C W
2017-Oct-20 18:11 UTC
[R] What exactly is an dgCMatrix-class. There are so many attributes.
Dear R list, I came across dgCMatrix. I believe this class is associated with sparse matrix. I see there are 8 attributes to train$data, I am confused why are there so many, some are vectors, what do they do? Here's the R code: library(xgboost) data(agaricus.train, package='xgboost') data(agaricus.test, package='xgboost') train <- agaricus.train test <- agaricus.test attributes(train$data) Where is the data, is it in $p, $i, or $x? Thank you very much! [[alternative HTML version deleted]]
William Dunlap
2017-Oct-20 18:42 UTC
[R] What exactly is an dgCMatrix-class. There are so many attributes.

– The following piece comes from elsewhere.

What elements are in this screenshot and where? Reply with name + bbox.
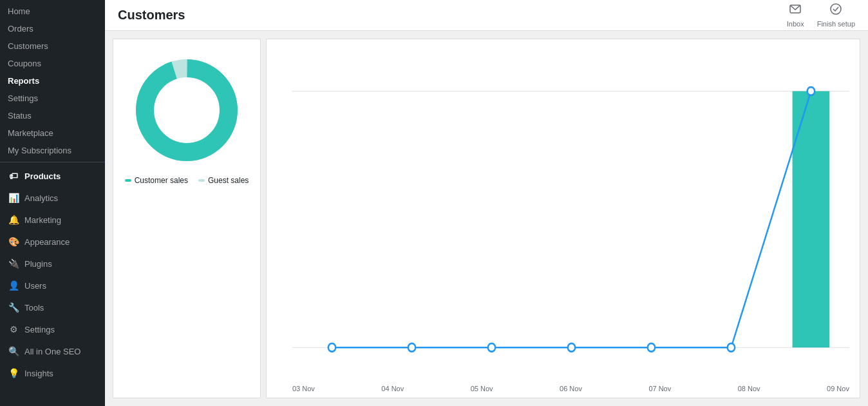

You should not really have worry about the internal structure of such a thing - just treat it like a matrix. E.g.,> train$data[1:3,1:3] # dots mean 0's3 x 3 sparse Matrix of class "dgCMatrix" cap-shape=bell cap-shape=conical cap-shape=convex [1,] . . 1 [2,] . . 1 [3,] 1 . .> dim(train$data)[1] 6513 126> p <- train$data %*% matrix(1:126, ncol=1) > dim(p)[1] 6513 1 If that doesn't work in some situation, convert it to a matrix with as.matrix. To see the details, in R, type class?dgCMatrix or help("dgCMatrix-class") In a browser seach window type R dgCmatrix You should not have to make use of those details in your code. Bill Dunlap TIBCO Software wdunlap tibco.com On Fri, Oct 20, 2017 at 11:11 AM, C W <tmrsg11 at gmail.com> wrote:> Dear R list, > > I came across dgCMatrix. I believe this class is associated with sparse > matrix. > > I see there are 8 attributes to train$data, I am confused why are there so > many, some are vectors, what do they do? > > Here's the R code: > > library(xgboost) > data(agaricus.train, package='xgboost') > data(agaricus.test, package='xgboost') > train <- agaricus.train > test <- agaricus.test > attributes(train$data) > > Where is the data, is it in $p, $i, or $x? > > Thank you very much! > > [[alternative HTML version deleted]] > > ______________________________________________ > R-help at r-project.org mailing list -- To UNSUBSCRIBE and more, see > https://stat.ethz.ch/mailman/listinfo/r-help > PLEASE do read the posting guide http://www.R-project.org/ > posting-guide.html > and provide commented, minimal, self-contained, reproducible code. >[[alternative HTML version deleted]]
David Winsemius
2017-Oct-20 19:22 UTC
[R] What exactly is an dgCMatrix-class. There are so many attributes.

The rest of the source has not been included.